Lipscomb HJ, Schoenfisch AL, Shishlov KS. J. Saf. Res. 2010; 41(3): 191-195.

Affiliation

Division of Occupational and Environmental Medicine, Duke University Medical Center, Durham, NC 27710, USA. hester.lipscomb@duke.edu

Copyright

(Copyright © 2010, U.S. National Safety Council, Publisher Elsevier Publishing)

DOI

10.1016/j.jsr.2010.03.004

PMID

20630269

Abstract

PROBLEM: The National Occupational Research Agenda (NORA) for the construction industry calls for efforts to identify areas where guidance and regulation are needed to adequately prevent traumatic injuries resulting from a worker coming into contact with objects or equipment. METHOD: This descriptive study of work-related contact injuries in the construction industry that were treated in emergency departments (EDs) between 1998 and 2005 utilized records of work injuries captured through a national probability-based sample of U.S. hospitals with 24-hour ED services.

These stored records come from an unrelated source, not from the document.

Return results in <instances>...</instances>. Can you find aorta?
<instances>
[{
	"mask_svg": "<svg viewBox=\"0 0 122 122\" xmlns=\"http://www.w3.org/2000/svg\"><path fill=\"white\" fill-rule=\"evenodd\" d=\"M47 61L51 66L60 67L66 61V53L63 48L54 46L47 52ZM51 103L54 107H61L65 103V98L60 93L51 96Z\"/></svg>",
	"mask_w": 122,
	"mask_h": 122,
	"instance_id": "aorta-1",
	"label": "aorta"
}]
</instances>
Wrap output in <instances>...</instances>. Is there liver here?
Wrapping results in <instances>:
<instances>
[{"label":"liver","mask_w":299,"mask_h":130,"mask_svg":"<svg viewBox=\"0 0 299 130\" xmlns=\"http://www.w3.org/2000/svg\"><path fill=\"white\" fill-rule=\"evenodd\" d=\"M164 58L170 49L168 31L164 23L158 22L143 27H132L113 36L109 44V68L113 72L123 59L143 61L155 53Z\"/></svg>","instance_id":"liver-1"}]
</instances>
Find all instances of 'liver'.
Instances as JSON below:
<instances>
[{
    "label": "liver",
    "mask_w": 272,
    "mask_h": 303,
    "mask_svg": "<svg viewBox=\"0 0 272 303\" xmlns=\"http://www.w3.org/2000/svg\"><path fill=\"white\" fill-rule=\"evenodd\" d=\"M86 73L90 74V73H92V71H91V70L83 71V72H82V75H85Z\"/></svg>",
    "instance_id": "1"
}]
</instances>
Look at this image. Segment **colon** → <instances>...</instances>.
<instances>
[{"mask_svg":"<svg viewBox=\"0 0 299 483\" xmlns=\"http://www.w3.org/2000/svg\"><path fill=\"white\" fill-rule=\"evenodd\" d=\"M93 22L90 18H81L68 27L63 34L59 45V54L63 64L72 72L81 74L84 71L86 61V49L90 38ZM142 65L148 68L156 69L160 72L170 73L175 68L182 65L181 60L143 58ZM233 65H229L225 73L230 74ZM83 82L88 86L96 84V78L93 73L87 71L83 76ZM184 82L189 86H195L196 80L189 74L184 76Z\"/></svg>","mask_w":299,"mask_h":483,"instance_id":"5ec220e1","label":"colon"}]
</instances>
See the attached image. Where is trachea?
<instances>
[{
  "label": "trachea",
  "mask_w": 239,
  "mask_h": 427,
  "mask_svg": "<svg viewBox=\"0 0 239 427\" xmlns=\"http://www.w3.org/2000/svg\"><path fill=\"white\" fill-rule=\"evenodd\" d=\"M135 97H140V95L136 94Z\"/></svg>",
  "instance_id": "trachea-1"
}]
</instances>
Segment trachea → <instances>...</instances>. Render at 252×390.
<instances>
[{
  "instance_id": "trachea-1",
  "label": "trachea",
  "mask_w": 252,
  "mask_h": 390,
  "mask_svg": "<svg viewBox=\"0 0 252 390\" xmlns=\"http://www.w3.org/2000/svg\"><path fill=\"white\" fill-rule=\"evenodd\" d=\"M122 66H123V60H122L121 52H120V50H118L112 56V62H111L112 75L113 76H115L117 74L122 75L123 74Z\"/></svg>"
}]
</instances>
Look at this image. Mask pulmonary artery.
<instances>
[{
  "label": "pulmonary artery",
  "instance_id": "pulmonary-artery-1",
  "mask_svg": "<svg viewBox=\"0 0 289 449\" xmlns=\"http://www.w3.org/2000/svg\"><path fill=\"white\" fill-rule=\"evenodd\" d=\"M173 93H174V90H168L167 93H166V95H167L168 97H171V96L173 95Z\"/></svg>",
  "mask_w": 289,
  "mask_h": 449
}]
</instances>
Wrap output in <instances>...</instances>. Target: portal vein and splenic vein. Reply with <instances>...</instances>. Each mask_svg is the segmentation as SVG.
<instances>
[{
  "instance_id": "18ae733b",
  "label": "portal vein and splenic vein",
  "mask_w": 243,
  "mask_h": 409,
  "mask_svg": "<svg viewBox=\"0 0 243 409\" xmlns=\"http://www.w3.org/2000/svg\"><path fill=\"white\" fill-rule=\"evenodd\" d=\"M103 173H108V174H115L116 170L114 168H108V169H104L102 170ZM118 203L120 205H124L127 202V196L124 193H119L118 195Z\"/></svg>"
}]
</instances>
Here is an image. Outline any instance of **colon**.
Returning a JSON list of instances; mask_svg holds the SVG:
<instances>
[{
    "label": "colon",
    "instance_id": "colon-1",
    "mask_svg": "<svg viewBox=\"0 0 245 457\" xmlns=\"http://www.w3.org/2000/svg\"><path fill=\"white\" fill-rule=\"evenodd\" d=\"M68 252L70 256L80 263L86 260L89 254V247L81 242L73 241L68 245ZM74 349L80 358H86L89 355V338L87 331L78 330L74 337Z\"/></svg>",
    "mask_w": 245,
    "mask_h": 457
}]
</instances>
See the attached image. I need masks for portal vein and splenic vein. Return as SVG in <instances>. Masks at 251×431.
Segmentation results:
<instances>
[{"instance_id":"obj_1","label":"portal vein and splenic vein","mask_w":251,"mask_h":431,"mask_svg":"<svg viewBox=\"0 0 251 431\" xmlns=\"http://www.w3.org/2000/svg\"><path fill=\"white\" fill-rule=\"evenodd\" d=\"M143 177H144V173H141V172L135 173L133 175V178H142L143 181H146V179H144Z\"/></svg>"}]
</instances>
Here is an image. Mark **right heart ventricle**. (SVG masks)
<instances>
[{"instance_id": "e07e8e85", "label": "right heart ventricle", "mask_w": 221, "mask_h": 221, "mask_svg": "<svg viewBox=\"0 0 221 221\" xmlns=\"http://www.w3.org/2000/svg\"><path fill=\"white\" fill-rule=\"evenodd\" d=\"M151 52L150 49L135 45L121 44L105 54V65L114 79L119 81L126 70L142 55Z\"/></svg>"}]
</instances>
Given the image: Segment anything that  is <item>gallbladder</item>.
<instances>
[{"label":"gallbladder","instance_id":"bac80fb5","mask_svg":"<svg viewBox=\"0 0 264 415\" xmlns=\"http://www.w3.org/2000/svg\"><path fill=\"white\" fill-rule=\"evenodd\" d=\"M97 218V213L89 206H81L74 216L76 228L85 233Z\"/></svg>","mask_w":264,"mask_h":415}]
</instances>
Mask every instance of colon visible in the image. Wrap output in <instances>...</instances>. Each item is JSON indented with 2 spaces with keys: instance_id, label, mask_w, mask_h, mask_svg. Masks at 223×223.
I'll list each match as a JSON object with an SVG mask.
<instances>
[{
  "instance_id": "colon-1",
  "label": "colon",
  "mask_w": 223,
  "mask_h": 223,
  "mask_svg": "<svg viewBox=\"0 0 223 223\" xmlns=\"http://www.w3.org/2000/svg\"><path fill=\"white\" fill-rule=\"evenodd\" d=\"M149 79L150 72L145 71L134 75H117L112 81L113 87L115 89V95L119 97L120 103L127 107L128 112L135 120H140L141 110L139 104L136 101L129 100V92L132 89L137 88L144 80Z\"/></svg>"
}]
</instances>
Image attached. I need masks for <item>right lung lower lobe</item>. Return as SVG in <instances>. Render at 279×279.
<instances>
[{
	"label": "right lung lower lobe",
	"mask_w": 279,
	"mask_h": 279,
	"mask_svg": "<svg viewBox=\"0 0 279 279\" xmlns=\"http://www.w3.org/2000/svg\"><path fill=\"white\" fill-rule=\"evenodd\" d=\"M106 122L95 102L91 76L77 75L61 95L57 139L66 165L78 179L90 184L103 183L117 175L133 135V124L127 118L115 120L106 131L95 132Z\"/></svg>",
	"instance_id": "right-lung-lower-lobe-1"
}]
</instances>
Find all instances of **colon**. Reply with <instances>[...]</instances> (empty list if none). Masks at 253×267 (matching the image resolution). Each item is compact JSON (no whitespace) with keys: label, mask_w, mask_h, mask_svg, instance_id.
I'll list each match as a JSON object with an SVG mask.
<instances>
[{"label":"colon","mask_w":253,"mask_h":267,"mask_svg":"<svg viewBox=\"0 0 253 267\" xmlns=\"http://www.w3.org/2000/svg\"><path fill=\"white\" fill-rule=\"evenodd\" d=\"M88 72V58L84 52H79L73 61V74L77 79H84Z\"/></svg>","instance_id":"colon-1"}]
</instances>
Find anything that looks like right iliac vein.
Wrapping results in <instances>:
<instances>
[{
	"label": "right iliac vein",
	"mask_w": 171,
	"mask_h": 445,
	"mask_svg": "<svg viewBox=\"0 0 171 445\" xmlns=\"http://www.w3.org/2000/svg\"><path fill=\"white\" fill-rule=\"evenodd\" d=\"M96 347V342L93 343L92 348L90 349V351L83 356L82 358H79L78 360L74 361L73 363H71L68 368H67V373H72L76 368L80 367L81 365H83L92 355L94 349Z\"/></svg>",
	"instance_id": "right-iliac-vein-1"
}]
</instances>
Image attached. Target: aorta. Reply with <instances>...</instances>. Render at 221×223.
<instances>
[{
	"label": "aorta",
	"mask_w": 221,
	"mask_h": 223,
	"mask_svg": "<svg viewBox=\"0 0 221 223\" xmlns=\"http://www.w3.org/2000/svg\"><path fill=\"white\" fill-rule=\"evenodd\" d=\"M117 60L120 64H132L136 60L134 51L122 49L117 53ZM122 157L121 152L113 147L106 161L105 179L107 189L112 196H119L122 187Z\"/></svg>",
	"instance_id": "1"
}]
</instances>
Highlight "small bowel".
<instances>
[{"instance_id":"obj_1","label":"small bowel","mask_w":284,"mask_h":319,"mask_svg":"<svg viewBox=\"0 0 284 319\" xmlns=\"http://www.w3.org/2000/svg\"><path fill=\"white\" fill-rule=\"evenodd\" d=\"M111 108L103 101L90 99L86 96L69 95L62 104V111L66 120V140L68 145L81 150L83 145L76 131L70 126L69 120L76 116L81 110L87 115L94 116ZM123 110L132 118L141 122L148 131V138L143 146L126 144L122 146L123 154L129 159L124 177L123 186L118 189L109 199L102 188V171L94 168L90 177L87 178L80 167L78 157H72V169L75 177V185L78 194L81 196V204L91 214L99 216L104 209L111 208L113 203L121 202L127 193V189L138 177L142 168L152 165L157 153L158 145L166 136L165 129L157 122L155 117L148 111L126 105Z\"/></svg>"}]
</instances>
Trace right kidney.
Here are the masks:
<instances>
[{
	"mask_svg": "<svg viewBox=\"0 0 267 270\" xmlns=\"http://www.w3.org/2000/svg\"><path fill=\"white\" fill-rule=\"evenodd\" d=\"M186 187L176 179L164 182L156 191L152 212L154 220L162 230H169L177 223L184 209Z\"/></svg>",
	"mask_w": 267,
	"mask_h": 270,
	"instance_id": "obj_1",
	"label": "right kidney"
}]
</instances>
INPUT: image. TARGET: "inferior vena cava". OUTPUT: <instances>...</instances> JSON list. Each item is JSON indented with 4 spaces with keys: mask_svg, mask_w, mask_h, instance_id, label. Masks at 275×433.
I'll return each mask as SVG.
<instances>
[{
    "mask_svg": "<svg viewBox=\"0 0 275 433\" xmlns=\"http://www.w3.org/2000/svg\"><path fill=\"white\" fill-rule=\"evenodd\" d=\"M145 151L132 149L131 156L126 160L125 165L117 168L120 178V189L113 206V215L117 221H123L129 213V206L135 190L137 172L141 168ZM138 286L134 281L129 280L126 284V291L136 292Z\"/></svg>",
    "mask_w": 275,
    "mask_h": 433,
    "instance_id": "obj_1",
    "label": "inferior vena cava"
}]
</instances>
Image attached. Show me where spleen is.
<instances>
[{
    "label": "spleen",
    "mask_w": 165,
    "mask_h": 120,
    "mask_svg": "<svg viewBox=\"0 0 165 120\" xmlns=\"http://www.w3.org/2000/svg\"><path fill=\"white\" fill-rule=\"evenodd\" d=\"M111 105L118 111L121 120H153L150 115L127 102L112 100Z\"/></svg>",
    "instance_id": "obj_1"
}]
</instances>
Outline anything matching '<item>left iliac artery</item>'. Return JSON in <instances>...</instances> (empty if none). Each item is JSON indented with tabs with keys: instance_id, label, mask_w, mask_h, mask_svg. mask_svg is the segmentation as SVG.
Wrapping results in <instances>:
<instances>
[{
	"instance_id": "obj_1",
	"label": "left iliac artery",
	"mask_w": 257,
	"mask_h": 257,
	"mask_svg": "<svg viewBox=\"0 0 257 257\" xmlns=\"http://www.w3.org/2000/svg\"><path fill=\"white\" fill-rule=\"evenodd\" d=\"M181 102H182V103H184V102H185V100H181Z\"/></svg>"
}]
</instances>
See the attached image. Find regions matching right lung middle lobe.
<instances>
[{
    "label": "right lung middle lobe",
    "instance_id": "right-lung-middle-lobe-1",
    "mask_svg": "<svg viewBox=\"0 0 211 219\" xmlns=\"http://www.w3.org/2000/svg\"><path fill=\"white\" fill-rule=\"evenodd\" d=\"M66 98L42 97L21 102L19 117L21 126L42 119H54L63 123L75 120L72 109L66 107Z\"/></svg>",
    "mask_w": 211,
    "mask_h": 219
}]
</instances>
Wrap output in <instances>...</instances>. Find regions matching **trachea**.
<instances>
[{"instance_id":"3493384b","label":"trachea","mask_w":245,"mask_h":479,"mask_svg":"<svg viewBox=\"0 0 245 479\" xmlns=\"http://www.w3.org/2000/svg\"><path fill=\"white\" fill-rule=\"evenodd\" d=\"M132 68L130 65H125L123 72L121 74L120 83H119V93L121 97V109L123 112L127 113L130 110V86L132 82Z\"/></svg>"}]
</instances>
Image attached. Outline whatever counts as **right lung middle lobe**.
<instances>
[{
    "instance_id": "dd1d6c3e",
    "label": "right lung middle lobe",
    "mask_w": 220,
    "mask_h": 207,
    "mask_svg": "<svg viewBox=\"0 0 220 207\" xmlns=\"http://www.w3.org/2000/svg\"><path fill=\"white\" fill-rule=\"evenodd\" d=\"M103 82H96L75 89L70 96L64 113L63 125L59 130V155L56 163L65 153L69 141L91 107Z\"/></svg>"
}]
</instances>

RESULTS: Contact injuries accounted for 54% of all construction ED-treated injuries. Hospitalizations were most common for injuries from contact with discharged nails from pneumatic nail guns, with hand held power saws, and fixed saws. Some injuries were proportionally more serious and sometimes involved multiple workers including trenching injuries and those resulting from collapse of buildings under construction, walls, roofs, and scaffolding. DISCUSSION AND IMPACT: Given that nail gun use is limited primarily to wood frame construction, efforts are needed to control frequent serious injuries associated with these tools. Enforcement of existing trenching regulations is also needed.